Available records:
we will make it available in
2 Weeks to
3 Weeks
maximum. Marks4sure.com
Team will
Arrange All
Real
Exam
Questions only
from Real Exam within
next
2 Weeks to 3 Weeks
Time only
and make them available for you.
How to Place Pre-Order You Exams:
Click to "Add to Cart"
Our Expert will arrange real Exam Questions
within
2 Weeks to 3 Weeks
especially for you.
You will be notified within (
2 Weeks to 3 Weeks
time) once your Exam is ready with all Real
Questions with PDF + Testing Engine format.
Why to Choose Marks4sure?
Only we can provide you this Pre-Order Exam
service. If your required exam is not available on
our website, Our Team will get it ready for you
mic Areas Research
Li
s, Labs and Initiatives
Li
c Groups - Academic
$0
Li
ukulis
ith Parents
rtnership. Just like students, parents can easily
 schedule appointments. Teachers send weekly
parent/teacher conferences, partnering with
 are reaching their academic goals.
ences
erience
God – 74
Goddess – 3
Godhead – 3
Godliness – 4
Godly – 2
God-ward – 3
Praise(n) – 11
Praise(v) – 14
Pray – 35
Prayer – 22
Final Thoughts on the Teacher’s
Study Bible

Required action: Your output should be an exact transcription of the line that holds "time) once your Exam is ready with all Real" and each line after it through the end of the listing above.

Result for this exercise:
time) once your Exam is ready with all Real
Questions with PDF + Testing Engine format.
Why to Choose Marks4sure?
Only we can provide you this Pre-Order Exam
service. If your required exam is not available on
our website, Our Team will get it ready for you
mic Areas Research
Li
s, Labs and Initiatives
Li
c Groups - Academic
$0
Li
ukulis
ith Parents
rtnership. Just like students, parents can easily
 schedule appointments. Teachers send weekly
parent/teacher conferences, partnering with
 are reaching their academic goals.
ences
erience
God – 74
Goddess – 3
Godhead – 3
Godliness – 4
Godly – 2
God-ward – 3
Praise(n) – 11
Praise(v) – 14
Pray – 35
Prayer – 22
Final Thoughts on the Teacher’s
Study Bible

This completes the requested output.